While we are nearly 3 years beyond the September 2009 expiration date of SAFETEA, I am pleased we are finally moving one step closer to legislation that would allow infrastructure investments to move forward.
Chairman Johnson and I worked together to produce bipartisan legislation that eliminates outdated, inefficient programs and promotes greater efficiency and effectiveness in public transportation systems all across America. The Federal Public Transportation Act passed the Banking Committee with unanimous support. This legislation before us reflected in the amendment currently under consideration maintains funding for public transportation programs at $10.5 billion a year. Unlike previous reauthorization bills, the committee was unable to provide an increase in the baseline funding amount for public transportation. We were, however, able to provide a substantial increase to existing programs by eliminating the bus discretionary program which previously contained earmarks totaling $984 million.

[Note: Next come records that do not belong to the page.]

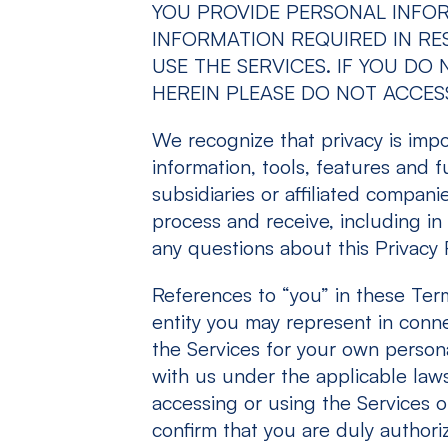
YOU PROVIDE PERSONAL INFO
INFORMATION REQUIRED IN RES
USE THE SERVICES. IF YOU D
HEREIN PLEASE DO NOT ACCESS
We recognize that privacy is impor
information, tools, features and f
subsidiaries or affiliated compan
process and receive, including in 
any questions about this Privacy 
References to “you” in these Ter
entity you may represent in conne
the Services for your own persona
with us under the applicable laws 
accessing or using the Services on
confirm that you are duly authori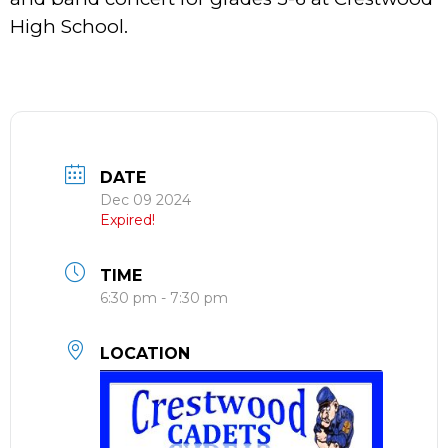
High School.
DATE
Dec 09 2024
Expired!
TIME
6:30 pm - 7:30 pm
LOCATION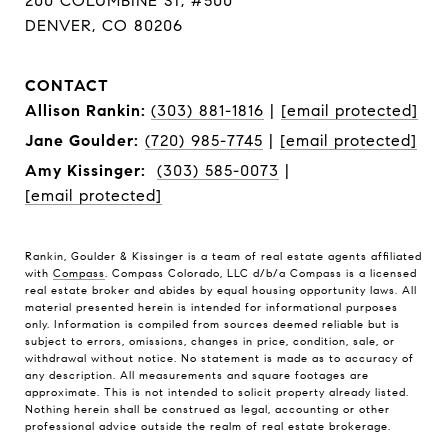
200 COLUMBINE ST, #500
DENVER, CO 80206
CONTACT
Allison Rankin:
(303) 881-1816
|
[email protected]
Jane Goulder:
(720) 985-7745
|
[email protected]
Amy Kissinger:
(303) 585-0073
|
[email protected]
Rankin, Goulder & Kissinger is a team of real estate agents affiliated
with
Compass
. Compass Colorado, LLC d/b/a Compass is a licensed
real estate broker and abides by equal housing opportunity laws. All
material presented herein is intended for informational purposes
only. Information is compiled from sources deemed reliable but is
subject to errors, omissions, changes in price, condition, sale, or
withdrawal without notice. No statement is made as to accuracy of
any description. All measurements and square footages are
approximate. This is not intended to solicit property already listed.
Nothing herein shall be construed as legal, accounting or other
professional advice outside the realm of real estate brokerage.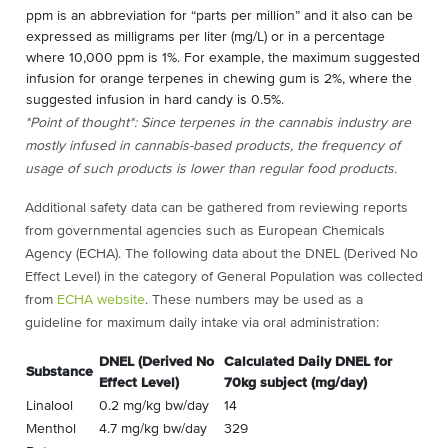
ppm is an abbreviation for “parts per million” and it also can be
expressed as milligrams per liter (mg/L) or in a percentage
where 10,000 ppm is 1%. For example, the maximum suggested
infusion for orange terpenes in chewing gum is 2%, where the
suggested infusion in hard candy is 0.5%.
*Point of thought*: Since terpenes in the cannabis industry are
mostly infused in cannabis-based products, the frequency of
usage of such products is lower than regular food products.
Additional safety data can be gathered from reviewing reports
from governmental agencies such as European Chemicals
Agency (ECHA). The following data about the DNEL (Derived No
Effect Level) in the category of General Population was collected
from
ECHA website
. These numbers may be used as a
guideline for maximum daily intake via oral administration:
DNEL (Derived No
Calculated Daily DNEL for
Substance
Effect Level)
70kg subject (mg/day)
Linalool
0.2 mg/kg bw/day
14
Menthol
4.7 mg/kg bw/day
329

In fact, we did not just eliminate one account that included earmarks, we eliminated all earmarks that were previously included in the reauthorization bill. These reforms have allowed us to provide public transportation systems with an increase in their guaranteed formula funding over the next 2 years. In addition to providing a stable source of funding, I believe we must institute a system that ensures greater accountability and encourages real investment in maintaining our aging public transportation infrastructure all over America.
This issue, also known as state of good repair, is extremely important for public transportation, and our amendment makes it an integral part of the transit programs. The new starts process has undergone significant reforms in order to streamline and to improve delivery of capital investment projects. It also includes a new pilot project with the sole purpose of expediting project approval and attracting private investment.
Setting aside, for a moment, the specific issues related to this amendment, I wish to speak briefly to what I believe is the most significant issue surrounding the reauthorization of SAFETEA--the solvency of the highway trust fund. According to the Congressional Budget Office, the mass transit account of the highway trust fund will end in 2013 with $2.8 billion--$6 billion short of what it will need to continue to meet its obligations resulting from this reauthorization bill before us. While the Senate is considering a 2-year authorization bill, others have advocated a longer term reauthorization. The length of the reauthorization is not as important, however, as the need to pay for all this spending before us.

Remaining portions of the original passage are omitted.